Memang ada perbedaan konsep antara Star Mart dengan Giant Mart. Bila Star Mart lebih dikenal sebagai Convenience store atau minimarket kafetaria, sementara Giant Mart lebih fokus menawarkan barang-barang kebutuhan sehari-hari.

Melihat banyaknya bermunculan minikarket belakangan ini, membuat persaingan di lini ini semakin sesak. Dalam tahun ini, misalnya, Himpunan Pengusaha Muda Indonesia (Hipmi) hingga akhir tahun ini menargetkan akan membangun sebanyak 1.000 Ummart di seluruh Indonesia. Ummart merupakan kependekan dari Umat Mart, yakni toko ritel yang berdiri di lingkungan pesantren. Dalam waktu dekat, Hipmi akan meresmikan 10 Ummart sebagai pilot project.

Ketua Badan Pengurus Daerah (BPD) Hipmi Jawa Timur (Jatim), Mufti Anam mengatakan, selama ini banyak toko ritel yang ada di lingkungan pesantren kurang terurus dengan baik. Padahal potensi toko ritel ini sangat besar. Contoh, satu pesantren memiliki 5.000 santri. Lalu dalam sehari santri belanja di toko ritel pesantren itu sebesar Rp5.000.  Maka dalam sehari, pendapatan toko ini mencapai Rp25 juta. Maka dalam sebulan pendapatan bisa mencapai Rp750 juta. “Dari sini, perlu ada pembenahan agar kinerjanya bisa lebih bagus lagi,” kata Anam di Surabaya, April lalu, sebagaimana dikutip dari https://ekbis.sindonews.com.

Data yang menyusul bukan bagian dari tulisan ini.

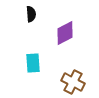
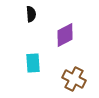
purple diamond: moved 2 px down
brown cross: moved 1 px right, 3 px up
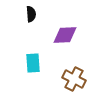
purple diamond: rotated 25 degrees clockwise
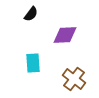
black semicircle: rotated 42 degrees clockwise
brown cross: rotated 10 degrees clockwise
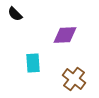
black semicircle: moved 16 px left; rotated 98 degrees clockwise
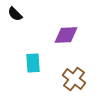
purple diamond: moved 1 px right
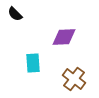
purple diamond: moved 2 px left, 2 px down
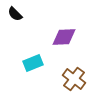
cyan rectangle: rotated 72 degrees clockwise
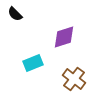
purple diamond: rotated 15 degrees counterclockwise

Dalam pendampingan terhadap toko ritel di lingkungan pesantren ini, lanjut dia, pihaknya menggandeng sejumlah pihak. Di antaranya Kementerian Perdagangan (Kemendag) dan juga Asosiasi Pengusaha Ritel Indonesia (Aprindo). Pengelola Ummart akan dibimbing tentang tata kelola toko yang lebih modern. Di antaranya, penataan rak dan juga layanan lainnya. “Toko ritel modern, itu punya rumus-rumus tertentu dalam penataan tokonya. Misalnya, produk coklat itu biasanya ditaruh agak bawah agar bisa mudah dilihat anak-anak,” ujarnya.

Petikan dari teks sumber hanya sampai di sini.